O resfolegar de Fialho, escada acima, cobria o estrondo dos pés nos degraus que rangiam.
- Ângela! Ângela! - clamava ele.
- Que é?
- Dou-te parte que estás roubada! - bradou o esferóide.
- Roubada! - gaguejou a esposa.
- Sim! roubada, tu! Aqui tens o teu bracelete sem os brilhantes. Conhece-lo? Vê lá que ladra saiu a tua criada favorita! Um conto seiscentos e cinquenta mil réis de pedras... foi-se! E tu sem dares tino disto, mulher! Viste?

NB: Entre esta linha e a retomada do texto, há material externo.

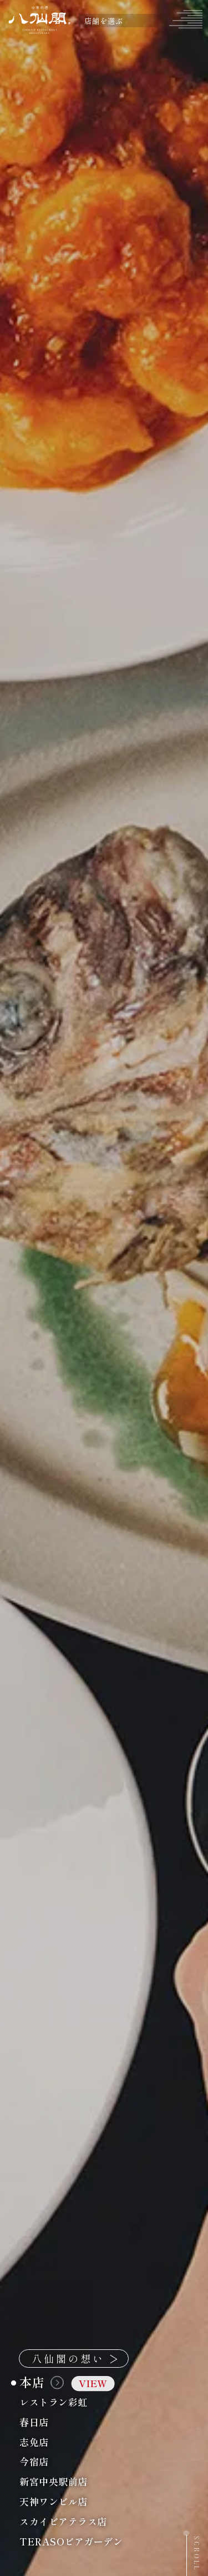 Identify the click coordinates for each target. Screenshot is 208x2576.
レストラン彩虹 (80, 2402)
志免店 (61, 2442)
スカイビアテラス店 (90, 2521)
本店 (67, 2382)
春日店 (61, 2422)
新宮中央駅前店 (80, 2482)
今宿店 (61, 2462)
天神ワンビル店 (80, 2501)
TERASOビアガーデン (97, 2541)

A pulseira tremia nas mãos convulsivas de Ângela.
E o marido prosseguia:
- Aqui tens! Tirou-lhe as pedras boas, e tinha a pulseira nos Mourões para lhas encravarem falsas. Lá está na administração a ladra, e de lá vai p’ra a cadeia, onde há de morrer; mas o meu conto, seiscentos e cinquenta mil réis, esse é que não torna.
Ângela chorava, soluçante.
- Não chores, menina! - acudiu o Sr. Barrosas. - Olha que isto não abala a nossa fortuna...
- Ó meu Deus! - balbuciou a senhora, com as mãos nas faces.
- Não te aflijas que eu compro-te outra pulseira, mulher... Deixa-me cá por minha conta a criada; que essa, ou eu não hei de ser Hermenegildo, ou ela há de morrer na enxovia.
- Que infortúnio, Jesus, que infortúnio! - bradou ela desafogando-se a custo dos soluços.
- E ela a dar-lhe! Tem ânimo, Ângela! Já te disse que te dou outra pulseira. Sou muito rico, graças a Deus! Da ladra da moça eu te vingarei!
Ângela cobrou alento, ergueu a face, enxugou as lágrimas, e disse serenamente:
- Não prendas a criada que ela está inocente!
- Quê?!
- Vitorina não roubou os brilhantes.